MachineTFBS: Motif-based method to predict transcription factor binding sites with first-best models from machine learning library


YAMAN O. U., ÇALIK P.

Biochemical Engineering Journal, cilt.198, 2023 (SCI-Expanded) identifier identifier

  • Yayın Türü: Makale / Tam Makale
  • Cilt numarası: 198
  • Basım Tarihi: 2023
  • Doi Numarası: 10.1016/j.bej.2023.108990
  • Dergi Adı: Biochemical Engineering Journal
  • Derginin Tarandığı İndeksler: Science Citation Index Expanded (SCI-EXPANDED), Scopus, Academic Search Premier, PASCAL, Aquatic Science & Fisheries Abstracts (ASFA), BIOSIS, Biotechnology Research Abstracts, CAB Abstracts, Chimica, Compendex, EMBASE, Food Science & Technology Abstracts, INSPEC, Veterinary Science Database
  • Anahtar Kelimeler: Deep learning, eXtreme Gradient Boosting, Machine learning, MachineTFBS, Transcription factor, Transcription factor binding site prediction, Yeast
  • Orta Doğu Teknik Üniversitesi Adresli: Evet

Özet

This study aims to model the high-affinity transcription factor (TF) binding sites (TFBSs) in Saccharomyces cerevisiae promoters using high-throughput experimental TF binding data to train, test, and validate models.
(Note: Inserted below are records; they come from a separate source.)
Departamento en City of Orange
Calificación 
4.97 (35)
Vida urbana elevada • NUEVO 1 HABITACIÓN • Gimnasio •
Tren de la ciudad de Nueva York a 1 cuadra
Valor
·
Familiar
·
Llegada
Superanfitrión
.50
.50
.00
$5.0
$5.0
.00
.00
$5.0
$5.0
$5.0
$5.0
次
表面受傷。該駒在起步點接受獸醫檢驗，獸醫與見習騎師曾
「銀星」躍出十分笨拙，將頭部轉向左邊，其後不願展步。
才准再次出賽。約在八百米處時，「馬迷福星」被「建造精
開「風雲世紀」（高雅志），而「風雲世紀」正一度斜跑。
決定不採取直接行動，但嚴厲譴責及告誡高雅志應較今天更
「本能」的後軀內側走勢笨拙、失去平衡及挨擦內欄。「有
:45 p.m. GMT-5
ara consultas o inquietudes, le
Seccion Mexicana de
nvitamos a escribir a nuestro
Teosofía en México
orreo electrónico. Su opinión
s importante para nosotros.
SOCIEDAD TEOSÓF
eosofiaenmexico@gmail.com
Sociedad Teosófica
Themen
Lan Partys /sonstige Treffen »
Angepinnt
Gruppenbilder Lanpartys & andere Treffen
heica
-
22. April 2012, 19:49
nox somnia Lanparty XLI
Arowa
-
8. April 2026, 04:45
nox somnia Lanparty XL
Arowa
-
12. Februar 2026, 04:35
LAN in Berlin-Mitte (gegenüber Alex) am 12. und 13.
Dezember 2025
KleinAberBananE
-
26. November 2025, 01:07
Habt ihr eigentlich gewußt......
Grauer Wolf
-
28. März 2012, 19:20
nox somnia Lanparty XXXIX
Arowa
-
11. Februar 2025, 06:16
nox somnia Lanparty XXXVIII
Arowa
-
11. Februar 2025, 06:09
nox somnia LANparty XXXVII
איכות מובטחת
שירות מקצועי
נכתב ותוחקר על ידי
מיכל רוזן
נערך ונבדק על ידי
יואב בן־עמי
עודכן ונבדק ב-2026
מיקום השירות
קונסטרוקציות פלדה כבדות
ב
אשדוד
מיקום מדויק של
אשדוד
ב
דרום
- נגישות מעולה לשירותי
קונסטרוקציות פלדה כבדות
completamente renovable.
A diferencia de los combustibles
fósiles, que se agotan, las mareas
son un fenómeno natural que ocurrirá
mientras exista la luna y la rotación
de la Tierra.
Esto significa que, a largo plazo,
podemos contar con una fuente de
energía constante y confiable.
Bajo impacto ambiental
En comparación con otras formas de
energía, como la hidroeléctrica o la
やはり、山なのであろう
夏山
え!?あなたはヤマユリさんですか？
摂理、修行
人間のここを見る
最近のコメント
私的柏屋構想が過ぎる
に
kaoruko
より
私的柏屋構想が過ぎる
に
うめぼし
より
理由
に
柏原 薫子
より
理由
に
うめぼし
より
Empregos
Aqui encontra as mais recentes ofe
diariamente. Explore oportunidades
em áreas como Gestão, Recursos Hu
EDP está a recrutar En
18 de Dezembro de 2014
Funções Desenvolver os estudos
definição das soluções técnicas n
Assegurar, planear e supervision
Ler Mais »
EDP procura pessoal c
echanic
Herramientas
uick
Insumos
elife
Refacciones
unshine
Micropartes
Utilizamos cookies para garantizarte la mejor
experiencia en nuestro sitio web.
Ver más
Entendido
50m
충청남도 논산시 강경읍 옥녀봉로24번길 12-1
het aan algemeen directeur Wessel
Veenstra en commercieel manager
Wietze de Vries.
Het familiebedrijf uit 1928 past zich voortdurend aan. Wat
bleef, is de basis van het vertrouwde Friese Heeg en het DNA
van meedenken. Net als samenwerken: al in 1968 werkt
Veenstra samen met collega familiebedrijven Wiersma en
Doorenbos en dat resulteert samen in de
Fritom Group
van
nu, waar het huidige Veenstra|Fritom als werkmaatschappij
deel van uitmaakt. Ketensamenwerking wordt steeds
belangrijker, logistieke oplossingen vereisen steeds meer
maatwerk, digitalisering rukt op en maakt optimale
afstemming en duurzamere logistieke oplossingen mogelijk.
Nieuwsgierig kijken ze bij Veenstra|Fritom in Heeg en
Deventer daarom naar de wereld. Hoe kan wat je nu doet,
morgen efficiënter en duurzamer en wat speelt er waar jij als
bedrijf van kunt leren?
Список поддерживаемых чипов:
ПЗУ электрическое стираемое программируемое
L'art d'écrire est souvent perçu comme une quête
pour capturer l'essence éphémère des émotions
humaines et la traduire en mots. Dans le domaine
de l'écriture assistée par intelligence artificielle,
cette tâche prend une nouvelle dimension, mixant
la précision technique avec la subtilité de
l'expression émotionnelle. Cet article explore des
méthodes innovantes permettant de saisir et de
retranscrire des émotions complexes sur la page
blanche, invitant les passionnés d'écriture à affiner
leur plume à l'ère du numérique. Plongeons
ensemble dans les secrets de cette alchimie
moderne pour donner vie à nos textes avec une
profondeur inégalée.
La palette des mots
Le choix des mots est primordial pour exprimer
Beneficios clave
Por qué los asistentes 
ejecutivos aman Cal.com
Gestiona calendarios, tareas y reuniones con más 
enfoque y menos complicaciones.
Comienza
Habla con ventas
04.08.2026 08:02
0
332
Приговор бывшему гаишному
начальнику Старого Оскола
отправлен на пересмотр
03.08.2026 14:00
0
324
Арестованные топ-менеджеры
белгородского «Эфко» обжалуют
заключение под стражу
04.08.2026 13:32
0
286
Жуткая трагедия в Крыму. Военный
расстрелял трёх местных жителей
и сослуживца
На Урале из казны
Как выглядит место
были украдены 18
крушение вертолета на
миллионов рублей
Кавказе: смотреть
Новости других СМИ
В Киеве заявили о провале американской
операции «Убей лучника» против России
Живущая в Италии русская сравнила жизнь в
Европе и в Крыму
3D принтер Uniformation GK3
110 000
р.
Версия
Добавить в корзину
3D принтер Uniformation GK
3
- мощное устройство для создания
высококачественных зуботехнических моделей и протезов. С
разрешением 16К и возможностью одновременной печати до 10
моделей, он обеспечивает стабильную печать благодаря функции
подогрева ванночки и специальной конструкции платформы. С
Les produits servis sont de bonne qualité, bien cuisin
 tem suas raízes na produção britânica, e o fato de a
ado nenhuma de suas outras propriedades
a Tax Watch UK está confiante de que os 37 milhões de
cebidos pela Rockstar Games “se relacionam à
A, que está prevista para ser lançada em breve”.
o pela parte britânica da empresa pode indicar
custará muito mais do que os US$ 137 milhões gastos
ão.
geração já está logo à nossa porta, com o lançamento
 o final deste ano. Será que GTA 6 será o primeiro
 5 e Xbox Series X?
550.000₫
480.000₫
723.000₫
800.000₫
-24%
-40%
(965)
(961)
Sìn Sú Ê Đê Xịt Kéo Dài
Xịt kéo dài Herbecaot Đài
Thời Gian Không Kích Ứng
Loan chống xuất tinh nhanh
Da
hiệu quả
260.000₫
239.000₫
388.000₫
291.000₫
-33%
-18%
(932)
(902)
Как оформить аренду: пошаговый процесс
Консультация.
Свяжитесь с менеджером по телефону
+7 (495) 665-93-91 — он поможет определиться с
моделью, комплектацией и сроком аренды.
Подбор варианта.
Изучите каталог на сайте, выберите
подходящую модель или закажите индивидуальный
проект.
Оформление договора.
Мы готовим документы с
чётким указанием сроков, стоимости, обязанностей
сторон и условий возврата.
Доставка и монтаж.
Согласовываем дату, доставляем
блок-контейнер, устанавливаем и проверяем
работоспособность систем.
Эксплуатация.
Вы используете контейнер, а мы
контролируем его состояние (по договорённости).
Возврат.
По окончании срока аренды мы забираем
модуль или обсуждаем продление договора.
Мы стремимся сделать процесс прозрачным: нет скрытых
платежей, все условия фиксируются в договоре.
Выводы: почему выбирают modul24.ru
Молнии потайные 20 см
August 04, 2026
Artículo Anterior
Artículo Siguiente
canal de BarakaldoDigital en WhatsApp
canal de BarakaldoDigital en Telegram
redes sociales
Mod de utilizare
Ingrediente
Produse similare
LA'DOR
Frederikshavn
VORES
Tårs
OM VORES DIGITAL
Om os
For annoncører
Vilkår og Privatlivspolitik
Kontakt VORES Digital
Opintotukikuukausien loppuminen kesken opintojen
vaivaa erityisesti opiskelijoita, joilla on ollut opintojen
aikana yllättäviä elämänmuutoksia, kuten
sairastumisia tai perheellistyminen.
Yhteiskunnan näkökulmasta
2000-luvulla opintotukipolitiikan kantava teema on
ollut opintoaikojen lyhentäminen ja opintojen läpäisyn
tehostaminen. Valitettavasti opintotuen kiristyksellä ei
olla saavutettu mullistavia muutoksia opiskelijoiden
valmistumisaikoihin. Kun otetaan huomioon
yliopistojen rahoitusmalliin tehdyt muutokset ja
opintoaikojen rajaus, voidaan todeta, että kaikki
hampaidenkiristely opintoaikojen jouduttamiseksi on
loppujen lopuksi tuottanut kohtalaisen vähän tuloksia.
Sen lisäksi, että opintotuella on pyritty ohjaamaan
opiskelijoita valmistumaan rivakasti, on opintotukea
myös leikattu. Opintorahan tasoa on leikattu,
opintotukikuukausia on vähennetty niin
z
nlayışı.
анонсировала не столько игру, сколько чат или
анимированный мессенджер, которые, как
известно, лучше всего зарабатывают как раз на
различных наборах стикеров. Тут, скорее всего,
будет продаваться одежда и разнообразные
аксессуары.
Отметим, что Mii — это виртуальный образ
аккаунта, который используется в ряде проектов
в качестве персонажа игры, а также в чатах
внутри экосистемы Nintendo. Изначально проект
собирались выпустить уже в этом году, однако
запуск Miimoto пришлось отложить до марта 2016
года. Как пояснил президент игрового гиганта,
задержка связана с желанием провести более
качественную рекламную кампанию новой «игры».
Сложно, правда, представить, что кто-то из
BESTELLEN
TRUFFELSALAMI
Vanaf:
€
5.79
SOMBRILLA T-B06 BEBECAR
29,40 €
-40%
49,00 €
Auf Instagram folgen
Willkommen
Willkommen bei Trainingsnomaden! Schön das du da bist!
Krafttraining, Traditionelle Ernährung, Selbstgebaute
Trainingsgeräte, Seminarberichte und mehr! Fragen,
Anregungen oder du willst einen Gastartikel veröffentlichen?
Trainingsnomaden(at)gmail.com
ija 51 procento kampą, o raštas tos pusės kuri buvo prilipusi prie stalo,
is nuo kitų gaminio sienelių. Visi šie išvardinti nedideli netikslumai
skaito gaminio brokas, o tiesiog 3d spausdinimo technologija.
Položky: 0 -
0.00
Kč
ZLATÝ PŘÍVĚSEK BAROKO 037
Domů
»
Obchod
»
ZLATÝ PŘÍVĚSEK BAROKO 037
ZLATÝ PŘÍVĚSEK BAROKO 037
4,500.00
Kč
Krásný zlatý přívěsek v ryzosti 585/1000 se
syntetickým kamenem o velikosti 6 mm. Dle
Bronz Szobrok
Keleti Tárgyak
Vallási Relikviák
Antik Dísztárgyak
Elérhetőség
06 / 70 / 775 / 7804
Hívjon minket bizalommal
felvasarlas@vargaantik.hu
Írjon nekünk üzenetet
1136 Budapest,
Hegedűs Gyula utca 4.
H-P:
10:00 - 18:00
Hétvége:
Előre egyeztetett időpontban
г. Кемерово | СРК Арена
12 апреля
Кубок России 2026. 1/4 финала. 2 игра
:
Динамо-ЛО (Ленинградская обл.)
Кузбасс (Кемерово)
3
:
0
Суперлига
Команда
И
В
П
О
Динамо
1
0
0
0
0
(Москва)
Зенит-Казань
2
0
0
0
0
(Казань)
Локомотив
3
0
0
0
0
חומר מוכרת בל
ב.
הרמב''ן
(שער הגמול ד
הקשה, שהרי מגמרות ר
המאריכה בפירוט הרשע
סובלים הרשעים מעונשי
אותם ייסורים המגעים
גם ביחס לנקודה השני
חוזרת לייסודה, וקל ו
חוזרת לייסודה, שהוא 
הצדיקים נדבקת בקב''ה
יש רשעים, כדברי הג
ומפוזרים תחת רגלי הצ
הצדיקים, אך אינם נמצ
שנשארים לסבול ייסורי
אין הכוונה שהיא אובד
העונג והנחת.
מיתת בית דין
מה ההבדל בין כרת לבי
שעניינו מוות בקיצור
We introduce MachineTFBS, a machine learning based TFBS prediction tool consisting of a library of machine learning models generated by treating each TF's protein binding microarray (PBM) dataset as an individual optimization problem and selectively generating the first-best performing models. Since the modeling quality of machine learning methods varies for different TFs, we tested Random Forest, eXtreme Gradient Boosting, and up to 5-depth Deep Learning models. We extracted 274 high-resolution PBM datasets of 159 S. cerevisiae TFs from the UniProbe database. We designed an algorithm for the greedy selection of the first-best models and feature combinations from five feature extraction functions for each PBM data. The optimal subset of the functions was identified using a feature elimination algorithm. The feature elimination algorithm advances in successive cycles for each PBM data until the elimination of any feature(s) improves model performance or the feature set size is reduced to 1; in turn, reports the optimal subset. MachineTFBS predicts TFBSs with an average Matthews Correlation Coefficient score of 0.873.